Here’s some context. Carmen Herrera is a centenarian painter who’s been plying her trade since the 1940s. She’s lived and worked in Cuba, Paris, and New York. Largely ignored by the art world, Herrera didn’t sell her first painting until she was 89. Thankfully, recent years have been kinder to the artist. Interest in her work has grown. Her paintings now command upwards of six figures. Her gallery shows sell out. She is the subject of a 2015 documentary The 100 Years Show. Her work was featured in a solo exhibition at the prestigious (and newly minted) Whitney Museum of American Art. Herrera, a Cuban-American, lives in New York City and continues to work and paint.
If that all sounds a bit rote in its delivery (or tidy or mechanical or obligatory) I apologize. The truth is, Herrera’s story is a compelling one. It’s a story that should be told and considered through a range of perspectives (including gender, immigration, power, politics, our relationship to people who are aging, and the arbitrary way the art world doles out recognition). It’s all very important to be sure, but it’s not her art. Her art is something altogether different.

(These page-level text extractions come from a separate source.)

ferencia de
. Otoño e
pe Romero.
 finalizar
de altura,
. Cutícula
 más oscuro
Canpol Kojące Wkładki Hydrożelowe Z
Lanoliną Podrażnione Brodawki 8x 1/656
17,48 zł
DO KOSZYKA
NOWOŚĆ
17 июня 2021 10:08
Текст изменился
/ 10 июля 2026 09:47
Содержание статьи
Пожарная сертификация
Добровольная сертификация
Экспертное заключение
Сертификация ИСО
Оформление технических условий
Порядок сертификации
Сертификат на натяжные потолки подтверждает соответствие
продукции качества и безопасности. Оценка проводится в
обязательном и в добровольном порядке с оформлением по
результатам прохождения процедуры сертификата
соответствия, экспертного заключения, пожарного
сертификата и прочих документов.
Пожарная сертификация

Carmen Herrera: Lines of Sight (the aforementioned Whitney exhibition) is currently on view at the Wexner Center for the Arts. Arranged roughly chronologically, Lines of Sight focuses on Herrera’s output from 1948 to 1978. The assembled works present an artist striving deliberately and methodically towards a minimalist ideal. The earliest paintings on view retain vestiges of 1930s era abstraction (the muted palette of Gottlieb’s pictographs, the carved geometric patterns of Klee), but as Herrera continues to explore shape and space, the works become more spare and hard-edged.

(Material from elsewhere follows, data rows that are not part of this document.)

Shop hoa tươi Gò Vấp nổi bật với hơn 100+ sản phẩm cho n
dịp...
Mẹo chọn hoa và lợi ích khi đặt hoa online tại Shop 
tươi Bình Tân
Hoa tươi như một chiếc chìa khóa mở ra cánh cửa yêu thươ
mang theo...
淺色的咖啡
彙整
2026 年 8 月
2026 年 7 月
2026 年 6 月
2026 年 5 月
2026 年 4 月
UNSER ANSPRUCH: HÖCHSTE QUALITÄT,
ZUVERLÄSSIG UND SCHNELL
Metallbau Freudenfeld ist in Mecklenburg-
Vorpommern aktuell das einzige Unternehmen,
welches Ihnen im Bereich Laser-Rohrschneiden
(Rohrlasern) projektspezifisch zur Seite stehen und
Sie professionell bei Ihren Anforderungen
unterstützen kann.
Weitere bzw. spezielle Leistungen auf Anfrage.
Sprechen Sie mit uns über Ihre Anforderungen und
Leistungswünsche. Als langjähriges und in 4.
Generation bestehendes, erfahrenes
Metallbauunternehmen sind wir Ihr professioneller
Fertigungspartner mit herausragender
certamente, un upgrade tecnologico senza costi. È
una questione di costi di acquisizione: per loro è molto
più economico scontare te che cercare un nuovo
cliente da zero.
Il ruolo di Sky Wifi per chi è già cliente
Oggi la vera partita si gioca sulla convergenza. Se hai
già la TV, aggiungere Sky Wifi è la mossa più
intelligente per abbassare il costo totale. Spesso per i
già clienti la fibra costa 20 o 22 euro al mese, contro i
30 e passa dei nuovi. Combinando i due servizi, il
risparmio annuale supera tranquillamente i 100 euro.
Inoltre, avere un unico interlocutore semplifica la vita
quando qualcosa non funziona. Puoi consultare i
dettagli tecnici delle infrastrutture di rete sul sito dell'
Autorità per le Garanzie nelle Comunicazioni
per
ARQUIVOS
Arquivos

That Herrera studied architecture (Universidad de La Habana, Havana, Cuba, 1938–39) should come as no surprise. Her works in their structured, balanced and interlocking way are as resolute as carved stone or poured concrete. Architectural to be sure, but inviting as well. Works from the “estructura” series in particular are downright playful in their bold use of color and shape.
Cool and deliberate in her approach, Herrera asks a lot of viewers. It’s as if she’s creating visual puzzles, trying to say as much as possible with the fewest number of visual clues. This method makes the viewer a partner in the process. We’re called upon to join the artist in finishing a thought, in seeing a shape that’s implied, in closing an edge or resolving a line. Nowhere is this more evident than in the Blanco Y Verde series. Here the figure and ground flip and flop, while perspectives stretch well beyond the picture’s edge. It’s incumbent upon us as viewers to resolve these works.

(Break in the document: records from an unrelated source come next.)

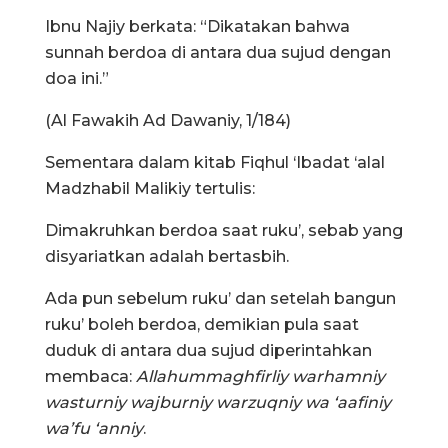
Ibnu Najiy berkata: “Dikatakan bahwa
sunnah berdoa di antara dua sujud dengan
doa ini.”
(Al Fawakih Ad Dawaniy, 1/184)
Sementara dalam kitab Fiqhul ‘Ibadat ‘alal
Madzhabil Malikiy tertulis:
Dimakruhkan berdoa saat ruku’, sebab yang
disyariatkan adalah bertasbih.
Ada pun sebelum ruku’ dan setelah bangun
ruku’ boleh berdoa, demikian pula saat
duduk di antara dua sujud diperintahkan
membaca:
Allahummaghfirliy warhamniy
wasturniy wajburniy warzuqniy wa ‘aafiniy
wa’fu ‘anniy
.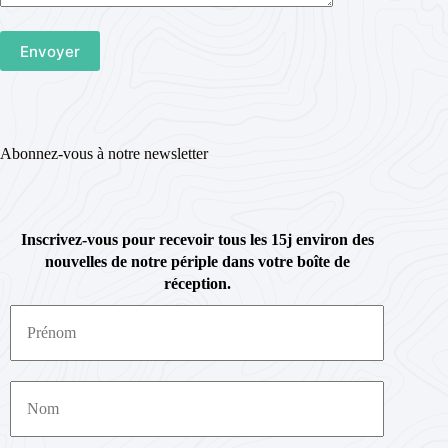
Abonnez-vous à notre newsletter
Inscrivez-vous pour recevoir tous les 15j environ des
nouvelles de notre périple dans votre boîte de
réception.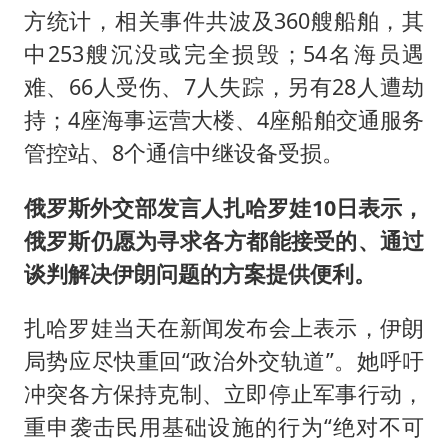
方统计，相关事件共波及360艘船舶，其
中253艘沉没或完全损毁；54名海员遇
难、66人受伤、7人失踪，另有28人遭劫
持；4座海事运营大楼、4座船舶交通服务
管控站、8个通信中继设备受损。
俄罗斯外交部发言人
扎哈罗娃
10日表示，
俄罗斯仍愿为寻求各方都能接受的、通过
谈判解决伊朗问题的方案提供便利。
扎哈罗娃当天在新闻发布会上表示，伊朗
局势应尽快重回“政治外交轨道”。她呼吁
冲突各方保持克制、立即停止军事行动，
重申袭击民用基础设施的行为“绝对不可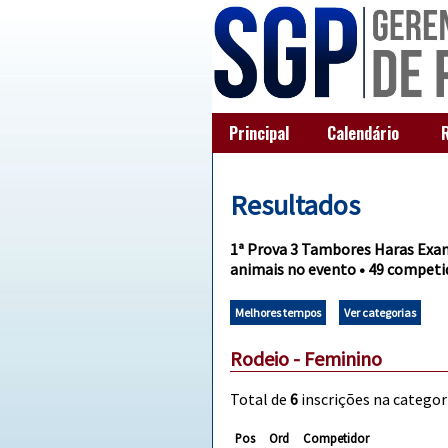
Principal
Calendário
Resultados
1ª Prova 3 Tambores Haras Exa
animais no evento • 49 competid
Melhores tempos
Ver categorias
Rodeio - Feminino
Total de
6
inscrições na categori
Pos
Ord
Competidor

Ultimately it’s Herrera’s ability to create visual tensions in ways that are so precise and so unexpected that makes her work so successful. That she can do it with so few elements adds even more credence to the old dictum “Less is more.” Austere and inviting are concepts that don’t often go hand in hand, but they are Herrera’s sweet spot. Their unlikely intersection is where Herrera’s particular brand of magic happens. And back to context, let’s celebrate Herrera’s age, her gender, her status as an immigrant, and her well-deserved fame, but first and foremost let’s celebrate her art.
Carmen Herrera: Lines of Sight is on view at the Wexner Center for the Arts through April 16.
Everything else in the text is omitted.